Urology Service, Department of Surgery, Walter Reed Army Medical Center, Washington, DC 20307, USA.
J Urol. 2011 Jan;185(1):132-7. doi: 10.1016/j.juro.2010.09.014. Epub 2010 Nov 12.
Currently there is a lack of consensus on screening recommendations for prostate cancer with minimal guidance on the cessation of screening in older men. We defined the clinicopathological features and outcomes for men 70 years old or older who were diagnosed with prostate cancer.
The Center for Prostate Disease Research database was queried for all men diagnosed with prostate cancer from 1989 to 2009. The patients were stratified into age quartiles and by race. Cox proportional hazard models were used to compare clinicopathological features across patient stratifications. Kaplan-Meier analysis was used to compare biochemical recurrence-free, prostate cancer specific and overall survival.

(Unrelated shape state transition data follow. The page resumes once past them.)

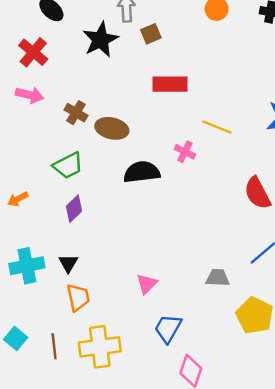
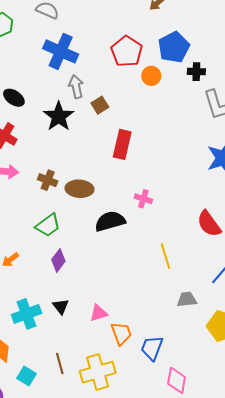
red rectangle: (170, 84) -> (122, 144), turned -68
yellow line: (217, 127) -> (165, 256), moved, turned 60
pink triangle: (147, 284) -> (99, 313), moved, turned 36
orange trapezoid: (78, 297) -> (121, 333), moved
brown line: (54, 346) -> (60, 363), moved

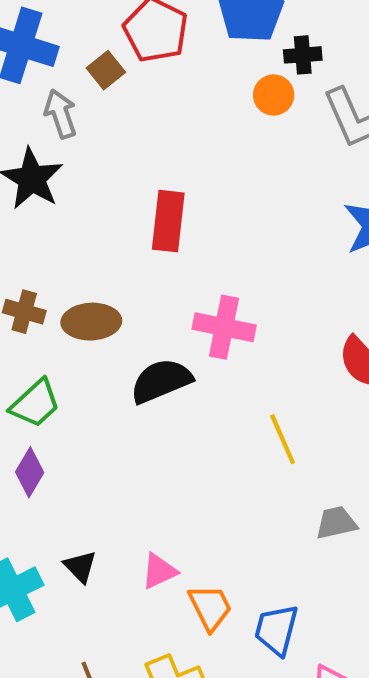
orange circle: (151, 76) -> (274, 95), moved
brown square: (100, 105) -> (106, 70), moved
pink cross: (143, 199) -> (224, 327), size x1.6
purple diamond: (58, 260) -> (30, 472), moved

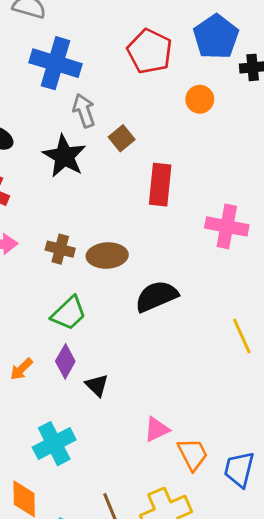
brown square: (106, 70) -> (122, 138), moved
orange circle: (274, 95) -> (200, 99), moved
pink cross: (224, 327) -> (227, 226), moved
black triangle: (80, 566) -> (97, 385), moved

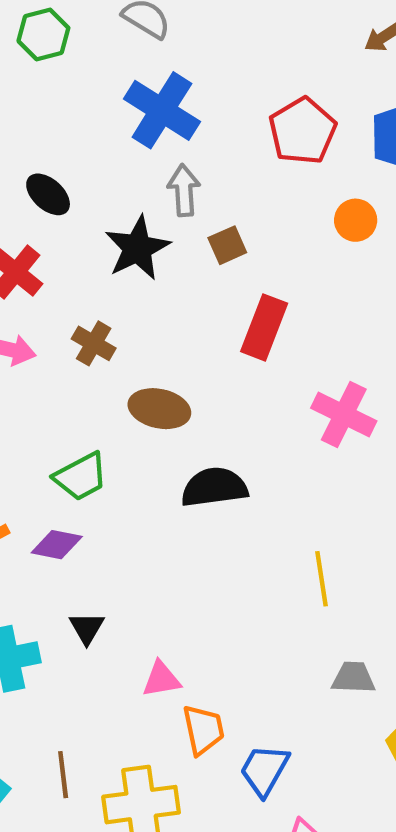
brown cross: (60, 249) -> (94, 343), moved
purple diamond: (65, 361) -> (57, 545), turned 56
black triangle: (97, 385) -> (87, 628), moved

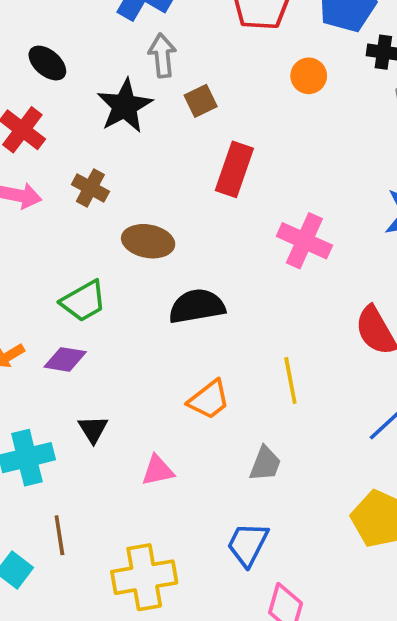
gray trapezoid: (353, 678) -> (265, 464), moved, turned 111
orange trapezoid: (203, 730) -> (209, 400), moved, turned 66
brown line: (63, 775) -> (59, 535), moved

Of the 12,081 men evaluated 3,650 (30.2%) were 70 years old or older. These men had a statistically significant higher clinical stage, biopsy grade and prediagnosis prostate specific antigen velocity (p < 0.0001). For those patients who underwent prostatectomy, pathological stage, grade and surgical margin status were all significantly higher in men 70 years old or older. Biochemical recurrence and secondary treatment were also more common in this age group (p < 0.0001). Multivariate analysis revealed age 70 years or older as a significant predictor of biochemical recurrence after prostatectomy (HR 1.45, p = 0.0054). Overall survival was lowest in men age 70 years or older who had surgery, but interestingly the mean time to death was comparable regardless of age.

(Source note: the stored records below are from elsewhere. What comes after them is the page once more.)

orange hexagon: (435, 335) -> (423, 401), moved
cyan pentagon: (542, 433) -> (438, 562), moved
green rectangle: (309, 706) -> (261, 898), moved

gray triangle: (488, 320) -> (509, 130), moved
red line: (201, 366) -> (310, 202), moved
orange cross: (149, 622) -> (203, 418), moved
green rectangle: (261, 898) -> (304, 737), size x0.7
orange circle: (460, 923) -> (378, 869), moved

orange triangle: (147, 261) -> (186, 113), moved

Our findings indicate that as men age, parameters consistent with more aggressive disease become more prevalent. The etiology of this trend is unknown. However, these data may have implications for current screening and treatment recommendations.
目前,对于前列腺癌的筛查建议缺乏共识,也几乎没有关于在老年男性中停止筛查的指导。我们定义了年龄在 70 岁或以上、被诊断患有前列腺癌的男性的临床病理特征和结局。
我们查询了 1989 年至 2009 年期间被诊断为前列腺癌的所有男性患者的中心前列腺疾病研究数据库。患者被分层为年龄四分位数和种族。使用 Cox 比例风险模型比较了患者分层之间的临床病理特征。使用 Kaplan-Meier 分析比较了生化无复发生存率、前列腺癌特异性生存率和总生存率。
在评估的 12081 名男性中,有 3650 名(30.2%)年龄在 70 岁或以上。这些男性的临床分期、活检分级和诊断前前列腺特异性抗原速度显著较高(p<0.0001)。对于接受前列腺切除术的患者,年龄在 70 岁或以上的患者的病理分期、分级和手术切缘状态均显著更高。在这个年龄组中,生化复发和二次治疗也更为常见(p<0.0001)。多变量分析显示,年龄 70 岁或以上是前列腺切除术后生化复发的显著预测因素(HR 1.45,p=0.0054)。在接受手术的男性中,年龄在 70 岁或以上的患者的总体生存率最低,但有趣的是,无论年龄如何,平均死亡时间都相当。
我们的研究结果表明,随着男性年龄的增长,与更具侵袭性疾病相关的参数变得更加普遍。这种趋势的病因尚不清楚。然而,这些数据可能对当前的筛查和治疗建议产生影响。